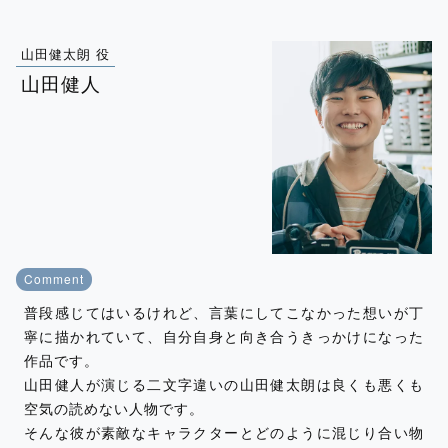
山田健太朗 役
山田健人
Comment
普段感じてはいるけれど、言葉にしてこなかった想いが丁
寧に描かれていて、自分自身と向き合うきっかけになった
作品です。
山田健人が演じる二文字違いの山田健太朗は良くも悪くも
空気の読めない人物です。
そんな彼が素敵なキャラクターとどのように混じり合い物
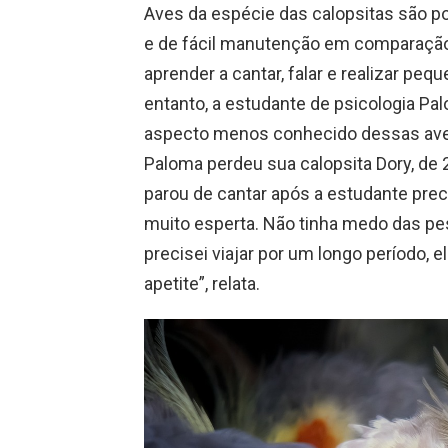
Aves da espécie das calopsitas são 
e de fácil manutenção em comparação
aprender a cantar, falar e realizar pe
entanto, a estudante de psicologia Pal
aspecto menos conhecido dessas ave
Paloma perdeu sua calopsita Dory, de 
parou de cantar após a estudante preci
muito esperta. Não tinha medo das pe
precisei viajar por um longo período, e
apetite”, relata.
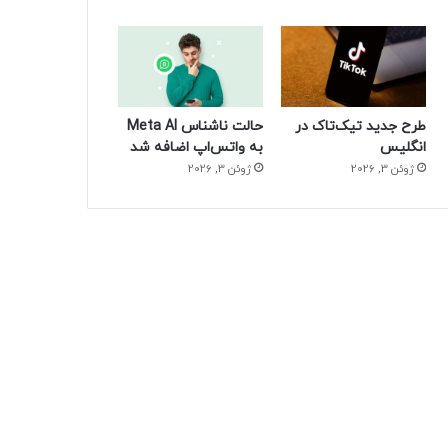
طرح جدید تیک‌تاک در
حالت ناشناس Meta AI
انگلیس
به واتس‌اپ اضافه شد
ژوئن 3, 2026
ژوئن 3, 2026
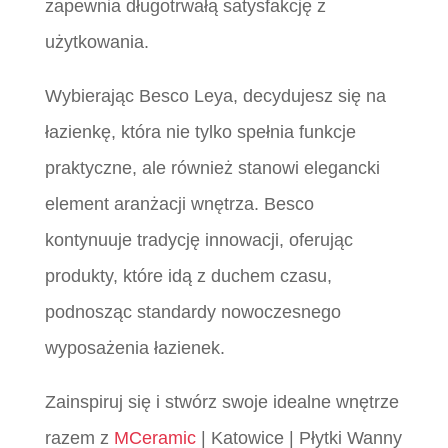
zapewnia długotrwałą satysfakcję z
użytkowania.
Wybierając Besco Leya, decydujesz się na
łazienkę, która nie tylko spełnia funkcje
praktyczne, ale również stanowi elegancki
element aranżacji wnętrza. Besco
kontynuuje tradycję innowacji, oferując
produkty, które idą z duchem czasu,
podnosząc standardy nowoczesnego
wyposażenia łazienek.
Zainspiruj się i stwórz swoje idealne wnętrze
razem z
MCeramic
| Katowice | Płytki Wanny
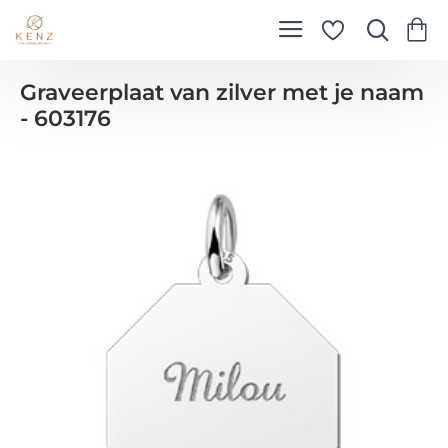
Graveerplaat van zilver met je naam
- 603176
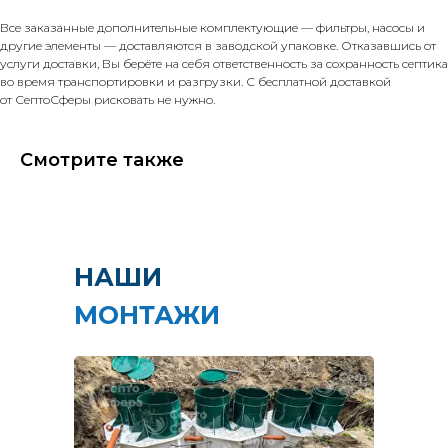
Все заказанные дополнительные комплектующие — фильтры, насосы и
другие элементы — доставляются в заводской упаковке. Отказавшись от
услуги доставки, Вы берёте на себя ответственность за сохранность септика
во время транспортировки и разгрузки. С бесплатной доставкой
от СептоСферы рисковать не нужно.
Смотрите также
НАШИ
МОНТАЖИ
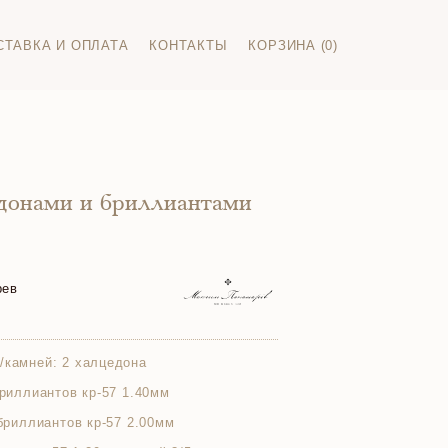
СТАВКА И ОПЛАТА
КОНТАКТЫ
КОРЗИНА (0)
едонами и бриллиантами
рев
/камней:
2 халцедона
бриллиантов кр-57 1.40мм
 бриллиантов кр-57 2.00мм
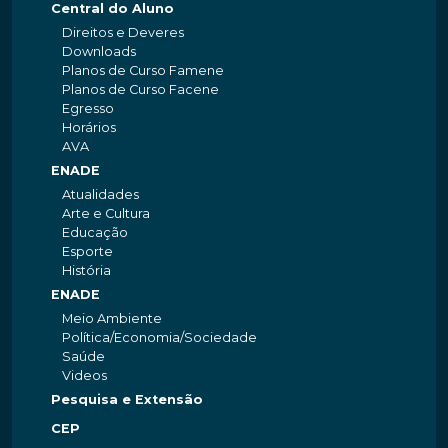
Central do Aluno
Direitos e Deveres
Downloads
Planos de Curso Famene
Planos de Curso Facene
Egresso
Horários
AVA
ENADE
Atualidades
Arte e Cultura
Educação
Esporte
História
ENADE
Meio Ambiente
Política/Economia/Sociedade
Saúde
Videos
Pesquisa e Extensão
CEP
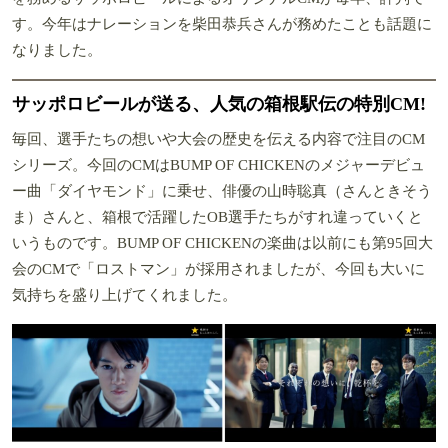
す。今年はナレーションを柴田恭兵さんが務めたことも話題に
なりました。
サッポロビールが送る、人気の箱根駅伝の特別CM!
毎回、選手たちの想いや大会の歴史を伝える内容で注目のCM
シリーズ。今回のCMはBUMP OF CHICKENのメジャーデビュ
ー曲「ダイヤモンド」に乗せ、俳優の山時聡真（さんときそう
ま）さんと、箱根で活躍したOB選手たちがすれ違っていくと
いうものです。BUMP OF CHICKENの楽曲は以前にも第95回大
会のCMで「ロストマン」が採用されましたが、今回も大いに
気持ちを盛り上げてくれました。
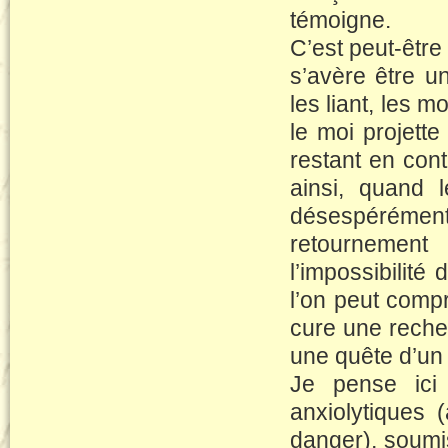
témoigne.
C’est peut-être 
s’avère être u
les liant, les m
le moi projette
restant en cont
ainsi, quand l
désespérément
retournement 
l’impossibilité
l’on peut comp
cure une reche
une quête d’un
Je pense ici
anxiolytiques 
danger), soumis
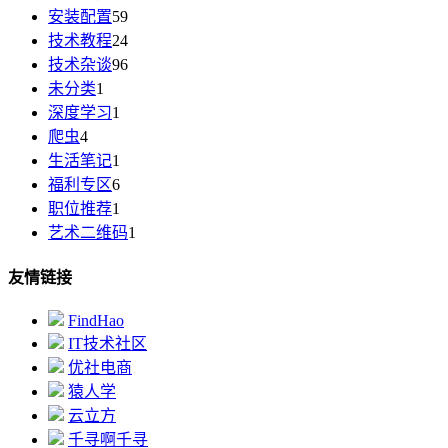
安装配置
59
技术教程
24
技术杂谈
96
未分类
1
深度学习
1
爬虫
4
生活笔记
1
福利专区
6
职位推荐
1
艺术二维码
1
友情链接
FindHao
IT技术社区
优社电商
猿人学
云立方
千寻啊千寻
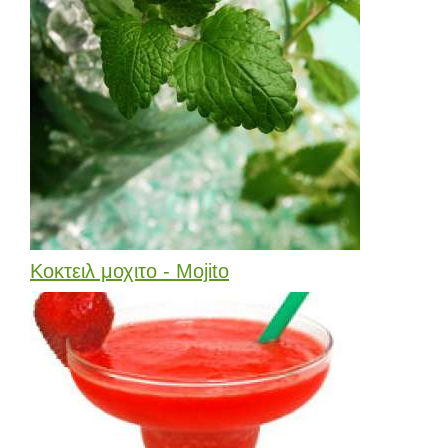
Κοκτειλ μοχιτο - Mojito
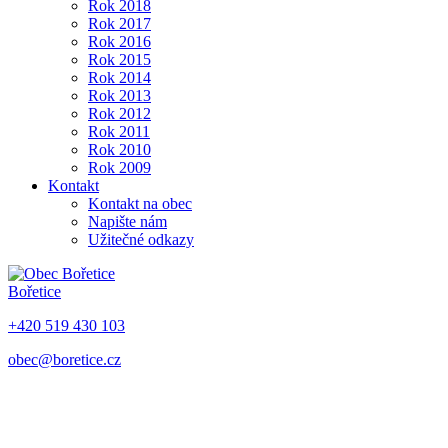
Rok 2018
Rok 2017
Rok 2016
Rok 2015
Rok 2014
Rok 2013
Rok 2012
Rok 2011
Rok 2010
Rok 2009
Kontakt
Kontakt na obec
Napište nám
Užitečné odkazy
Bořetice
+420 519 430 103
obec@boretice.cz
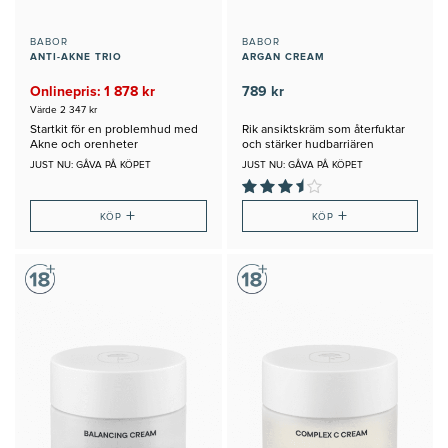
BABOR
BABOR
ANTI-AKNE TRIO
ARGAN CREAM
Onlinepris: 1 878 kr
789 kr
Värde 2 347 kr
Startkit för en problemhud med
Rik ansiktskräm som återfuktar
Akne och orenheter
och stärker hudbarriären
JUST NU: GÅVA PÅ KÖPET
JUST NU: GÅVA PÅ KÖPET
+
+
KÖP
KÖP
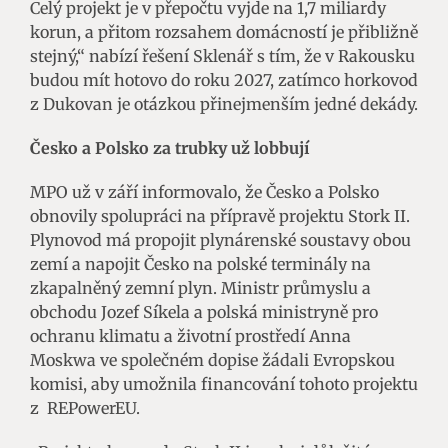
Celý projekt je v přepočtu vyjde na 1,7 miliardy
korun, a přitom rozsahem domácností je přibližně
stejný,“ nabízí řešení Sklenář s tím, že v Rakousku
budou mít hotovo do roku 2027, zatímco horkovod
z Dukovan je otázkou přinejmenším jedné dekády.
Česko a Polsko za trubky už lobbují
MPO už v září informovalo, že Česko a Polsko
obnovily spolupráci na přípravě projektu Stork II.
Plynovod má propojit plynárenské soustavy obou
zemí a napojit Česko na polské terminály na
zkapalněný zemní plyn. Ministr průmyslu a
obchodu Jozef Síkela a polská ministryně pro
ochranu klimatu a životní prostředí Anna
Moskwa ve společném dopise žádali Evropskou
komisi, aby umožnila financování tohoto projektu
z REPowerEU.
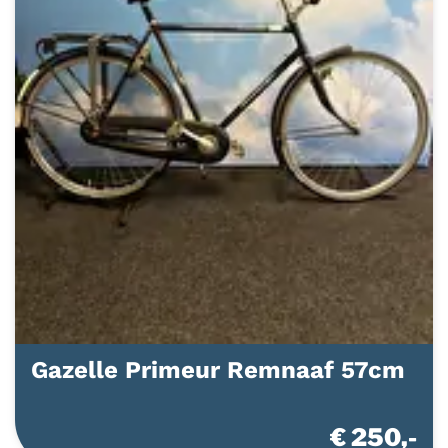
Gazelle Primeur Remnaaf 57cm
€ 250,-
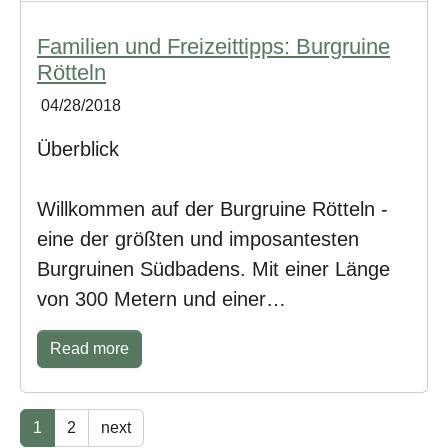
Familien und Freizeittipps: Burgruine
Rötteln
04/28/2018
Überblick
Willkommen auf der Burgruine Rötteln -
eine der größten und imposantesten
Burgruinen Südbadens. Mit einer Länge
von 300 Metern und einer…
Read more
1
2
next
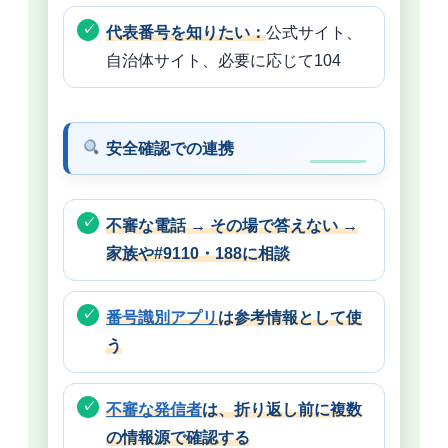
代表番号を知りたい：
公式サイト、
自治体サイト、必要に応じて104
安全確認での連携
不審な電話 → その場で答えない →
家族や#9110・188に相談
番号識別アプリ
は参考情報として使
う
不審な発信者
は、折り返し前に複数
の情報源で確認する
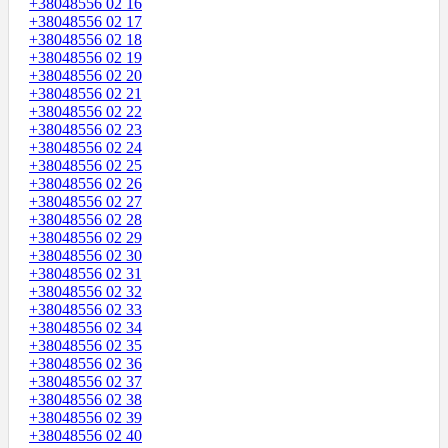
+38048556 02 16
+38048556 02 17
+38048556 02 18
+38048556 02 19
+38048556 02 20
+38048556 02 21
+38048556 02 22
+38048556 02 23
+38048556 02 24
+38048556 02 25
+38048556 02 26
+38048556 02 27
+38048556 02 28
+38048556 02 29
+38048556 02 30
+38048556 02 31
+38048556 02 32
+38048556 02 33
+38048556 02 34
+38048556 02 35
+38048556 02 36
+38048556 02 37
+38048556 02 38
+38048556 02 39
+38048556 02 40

==================================================

● Task goal:
Repeat each line of the listing word for word, from the first through the line that contains "Je pense ici". Any picture stays out.

● Task output:
山田健太朗 役
山田健人
Comment
普段感じてはいるけれど、言葉にしてこなかった想いが丁
寧に描かれていて、自分自身と向き合うきっかけになった
作品です。
山田健人が演じる二文字違いの山田健太朗は良くも悪くも
空気の読めない人物です。
そんな彼が素敵なキャラクターとどのように混じり合い物
Aves da espécie das calopsitas são 
e de fácil manutenção em comparação
aprender a cantar, falar e realizar pe
entanto, a estudante de psicologia Pal
aspecto menos conhecido dessas ave
Paloma perdeu sua calopsita Dory, de 
parou de cantar após a estudante preci
muito esperta. Não tinha medo das pe
precisei viajar por um longo período, e
apetite”, relata.
طرح جدید تیک‌تاک در
حالت ناشناس Meta AI
انگلیس
به واتس‌اپ اضافه شد
ژوئن 3, 2026
ژوئن 3, 2026
zapewnia długotrwałą satysfakcję z
użytkowania.
Wybierając Besco Leya, decydujesz się na
łazienkę, która nie tylko spełnia funkcje
praktyczne, ale również stanowi elegancki
element aranżacji wnętrza. Besco
kontynuuje tradycję innowacji, oferując
produkty, które idą z duchem czasu,
podnosząc standardy nowoczesnego
wyposażenia łazienek.
Zainspiruj się i stwórz swoje idealne wnętrze
razem z
MCeramic
| Katowice | Płytki Wanny
Graveerplaat van zilver met je naam
- 603176
Все заказанные дополнительные комплектующие — фильтры, насосы и
другие элементы — доставляются в заводской упаковке. Отказавшись от
услуги доставки, Вы берёте на себя ответственность за сохранность септика
во время транспортировки и разгрузки. С бесплатной доставкой
от СептоСферы рисковать не нужно.
Смотрите также
НАШИ
МОНТАЖИ
СТАВКА И ОПЛАТА
КОНТАКТЫ
КОРЗИНА (0)
едонами и бриллиантами
рев
/камней:
2 халцедона
бриллиантов кр-57 1.40мм
 бриллиантов кр-57 2.00мм
Central do Aluno
Direitos e Deveres
Downloads
Planos de Curso Famene
Planos de Curso Facene
Egresso
Horários
AVA
ENADE
Atualidades
Arte e Cultura
Educação
Esporte
História
ENADE
Meio Ambiente
Política/Economia/Sociedade
Saúde
Videos
Pesquisa e Extensão
CEP
す。今年はナレーションを柴田恭兵さんが務めたことも話題に
なりました。
サッポロビールが送る、人気の箱根駅伝の特別CM!
毎回、選手たちの想いや大会の歴史を伝える内容で注目のCM
シリーズ。今回のCMはBUMP OF CHICKENのメジャーデビュ
ー曲「ダイヤモンド」に乗せ、俳優の山時聡真（さんときそう
ま）さんと、箱根で活躍したOB選手たちがすれ違っていくと
いうものです。BUMP OF CHICKENの楽曲は以前にも第95回大
会のCMで「ロストマン」が採用されましたが、今回も大いに
気持ちを盛り上げてくれました。
témoigne.
C’est peut-être 
s’avère être u
les liant, les m
le moi projette
restant en cont
ainsi, quand l
désespérément
retournement 
l’impossibilité
l’on peut comp
cure une reche
une quête d’un
Je pense ici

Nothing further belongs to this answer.